A leading figure in the Frankfurt School of philosophers from the 1930s through the time of his death in 1969, Adorno was the author of influential philosophical and sociological works on issues ranging from aesthetics, music history, and mass culture to politics, modern technology, and the Western philosophical tradition.
Prismatic Thought is a brilliant tour of Adorno’s work, with special emphasis on his aesthetic writings. Peter Uwe Hohendahl opens with a pair of chapters that considers Adorno’s years of exile in the United States during the Second World War and his return in the early 1950s to a West Germany harrowed by its recent Nazi past and responsibility for the Holocaust. He then examines Adorno’s writings on literature, language, poetry, philosophy, and mass culture in relation to modern history. Throughout the book, Hohendahl argues that Adorno’s work "ultimately resists the desire for systematic order, the search for a grand design that gives meaning to all the individual texts."

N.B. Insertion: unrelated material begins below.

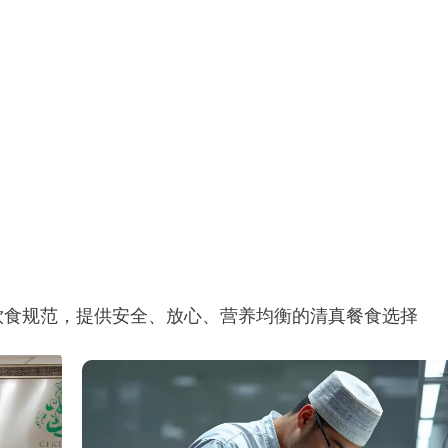
1、相应楼层设置公共自助厨房
2、提供厨具、微波炉、电磁炉、冰箱等
养套餐
可依据个人喜好烹饪食物。
饮食规范，提供安全、放心、营养均衡的清真餐食选择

Prismatic Thought is distinguished by Hohendahl’s sensitivity to the historical and intellectual conditions of Adorno’s time and by his mastery of the myriad Adorno studies of the past twenty-five years. Equally important is his description of Adorno’s relevance to our own age. In the course of situating Adorno in his own era, Hohendahl introduces us to an Adorno who is also our contemporary.